> _Problem details_: Work through the data below and copy out every line where "seinen" is found.

[Collection entries]
☆ ☆ ☆

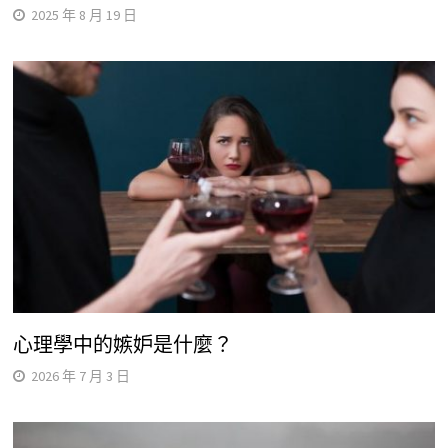
2025 年 8 月 19 日
心理學中的嫉妒是什麼？
2026 年 7 月 3 日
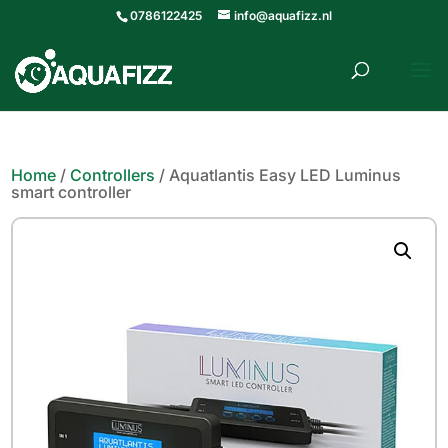
0786122425
info@aquafizz.nl
roducten
ZOEKEN
zoeken
Home
/
Controllers
/ Aquatlantis Easy LED Luminus
smart controller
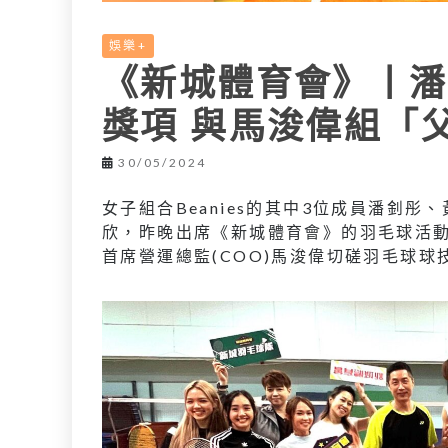
娛樂+
《新城體育會》丨潘
獎項 與馬浚偉組「
30/05/2024
女子組合Beanies的其中3位成員潘釗彤
欣，昨晚出席《新城體育會》的羽毛球活
首席營運總監(COO)馬浚偉切磋羽毛球球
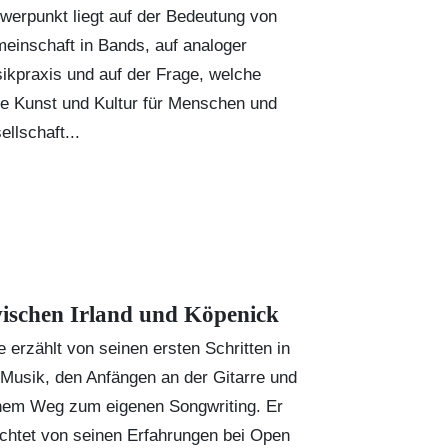
werpunkt liegt auf der Bedeutung von
einschaft in Bands, auf analoger
ikpraxis und auf der Frage, welche
le Kunst und Kultur für Menschen und
ellschaft...
ischen Irland und Köpenick
e erzählt von seinen ersten Schritten in
 Musik, den Anfängen an der Gitarre und
nem Weg zum eigenen Songwriting. Er
ichtet von seinen Erfahrungen bei Open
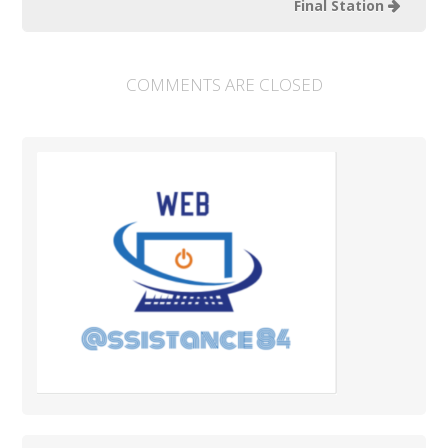
Final Station
COMMENTS ARE CLOSED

☆ ☆ ☆

> _Result of the task_:
e erzählt von seinen ersten Schritten in
ichtet von seinen Erfahrungen bei Open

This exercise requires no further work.